Justice Macleod declined to grant a partial stay under section 7(5) of the Alberta Act, finding that the arbitrable and nonarbitrable claims were “inextricably linked to one another” and could not be separated. Justice MacLeod determined that the application should be dismissed and that the arbitration, as opposed to the court action, should be stayed to avoid a multiplicity of proceedings. (however, it should be noted that the chambers judge did vary his decision, orally, and stayed the arbitration only in part).

The Outcome at the Court of Appeal

Very briefly, the appeal failed because, pursuant to the Alberta Act, Justice Macleod’s decision was not appealable. Once the Court determined that Justice Macleod’s decision was made under section 7 of the Alberta Act, its decision that an appeal was precluded was swift and unequivocal.

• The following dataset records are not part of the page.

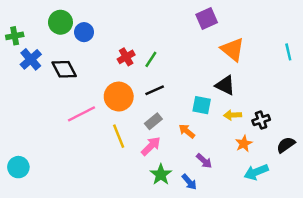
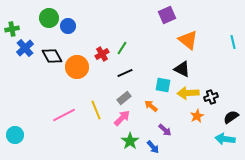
red cross: (126, 57) -> (102, 54), moved
orange circle: (119, 97) -> (77, 67), moved
pink line: (82, 114) -> (64, 115), moved
yellow arrow: (233, 115) -> (188, 93), size x1.5
cyan arrow: (256, 172) -> (225, 139), moved, turned 30

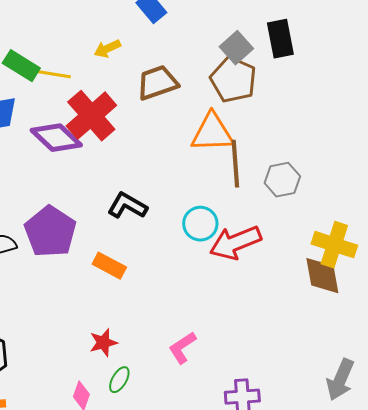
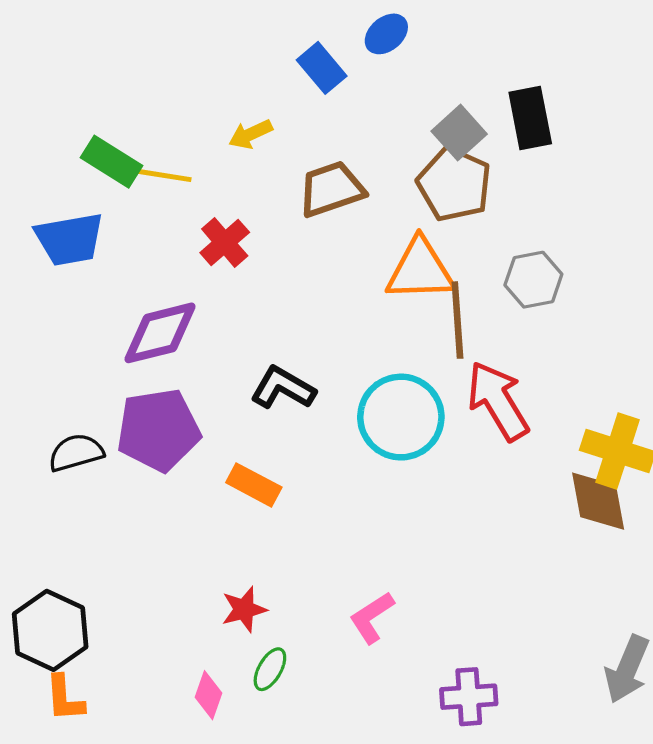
red cross: (91, 116) -> (225, 242), size x0.6
purple diamond: (56, 138) -> (160, 333), moved, turned -57
gray hexagon: (282, 180) -> (533, 280), moved
cyan circle: (200, 224) -> (401, 417), size x1.5
purple pentagon: (50, 232) -> (158, 430), turned 30
red arrow: (235, 243) -> (498, 401), moved, turned 81

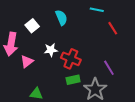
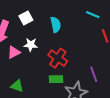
cyan semicircle: (61, 18) -> (56, 25), moved
white star: (51, 50) -> (31, 45), moved

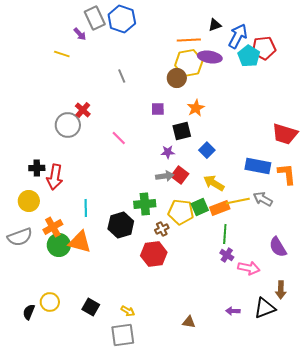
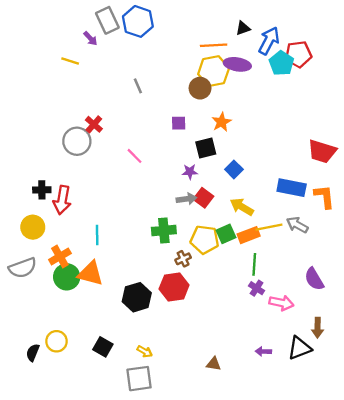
black hexagon: (121, 225) -> (137, 297), moved

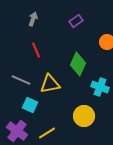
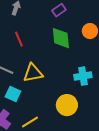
green diamond: (78, 64) -> (61, 38), moved, turned -30
cyan cross: (100, 87) -> (83, 76), turned -30

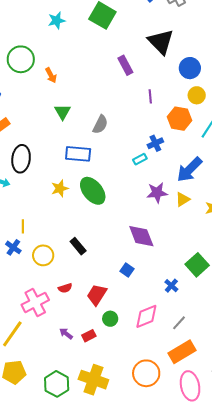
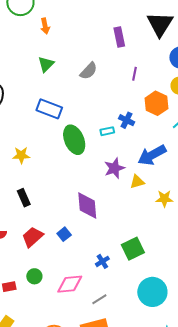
gray semicircle: (100, 124) -> (89, 71), moved
blue cross: (155, 143) -> (127, 120), turned 35
yellow star: (60, 188) -> (21, 155), moved
green ellipse: (93, 191) -> (74, 140), moved
purple star: (157, 193) -> (114, 168), turned -30
red trapezoid: (97, 295) -> (33, 237), moved

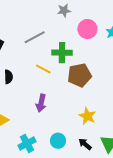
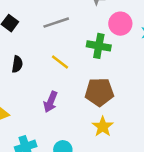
green cross: (62, 53) -> (99, 46), moved
brown pentagon: (80, 75) -> (99, 92), moved

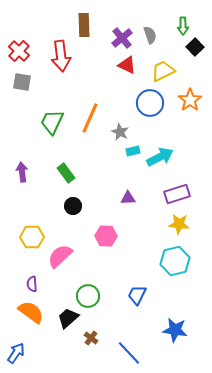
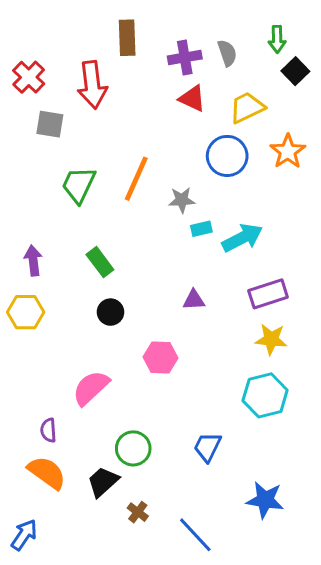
purple cross: (122, 38) -> (185, 57), turned 30
gray square: (22, 82) -> (50, 124), moved
gray star: (120, 132) -> (182, 200), turned -30
yellow hexagon: (32, 237) -> (26, 312), moved

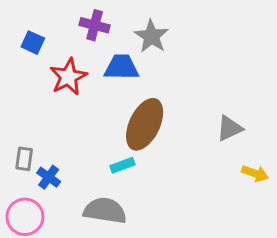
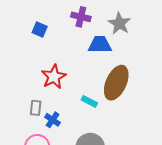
red star: (68, 77) -> (54, 77), moved
cyan rectangle: (122, 165) -> (89, 101), moved, turned 49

While on the one hand the Court indicated that it would not make a determination on the lower court decision’s correctness, it nevertheless pointed out that in giving priority to litigation in order to avoid a multiplicity of proceedings, the decision went against the Alberta Court of Appeal’s reasoning in Kaverit Steel and Crane Ltd. v. Kone Corp, 87 D.L.R. (4th) 129(which was decided under the International Commercial Arbitration Act (S.A. 1986, c.I-6.6 [now R.S.A. 2000, c. I-5] and not the Alberta Act). The Court further recognized that two recent decisions of the British Columbia Court of Appeal — Seidel v. Telus Communications Inc. and MacKinnon v. Money Mart — were seemingly at odds with the lower court’s decision.

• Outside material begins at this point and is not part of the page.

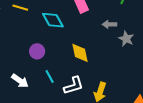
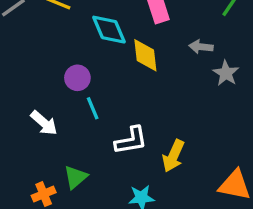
yellow diamond: (80, 53) -> (145, 55), moved
cyan line: (50, 77) -> (93, 108), moved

The Court concluded that the appeal demonstrated a lack of clarity in the Alberta Act; more particularly, given the inability to appeal decisions under section 7, the Court found that legislative review and amendment may be appropriate.  


The complicated interplay between holding parties to their arbitration agreement and avoiding multiple proceedings is not a new dilemma. The dilemma is made thornier still where the decision is exempt from appellate review and the statute is vague. The policy behind section 7(6) (no appeal) is sound. If parties are mired in appeals, expedience and efficiency, arguably the hallmarks of arbitration, will surely be lost. Still, a sound policy does not make living with an incorrect decision, perceived or otherwise, any easier.

This is not quite the end of the road for similar cases where a stay of an arbitration is sought. While an application for leave to appeal to the Supreme Court of Canada in the instant case has just been dismissed with costs, the British Columbia Court of Appeal case cited by the Alberta Court of Appeal, Seidel v. Telus, is pending before the Supreme Court of Canada. Perhaps provincial legislatures will take some direction from decisions of the Supreme Court of Canada.  

In the meantime, what about Ontario? Ontario courts have previously interpreted section 7(5) of the Ontario Act in similar circumstances. Radewych v. Brookfield Homes (Ontario) Ltd., a decision of the Ontario Court of Appeal, cited with approval by the Alberta Court of Appeal in support of its interpretation of section 7(6), is an example. In Radewych, the Ontario Court of Appeal did not call for amendment to an unclear statute, but cited the lower court’s decision supportively:

That subsection (section 7(5)) reposes a discretion in the court to stay a proceeding with respect to matters dealt with in an arbitration agreement where some matters arise under the agreement and some do not.. . .

It is preferable, in my view, that all of the various claims, against all of the defendants, be determined in one proceeding.

Where the Alberta Court of Appeal saw a lack of clarity in the statute, the Ontario Court of Appeal saw a judge’s ability to exercise discretion. It should be noted that the two decisions are consistent in their result; however, the direction from the Alberta Court of Appeal is that clearer rules should exist for the exercise of a judge’s discretion.

The decisions demonstrate somewhat divergent approaches to the same problem; perhaps neither is wrong, but only time and further appeals will tell. In the meantime, under the Ontario and Alberta Acts, drawing the line on a stay of court proceedings in favour of domestic arbitration agreements, where there are additional parties, remains uncertain and unpredictable.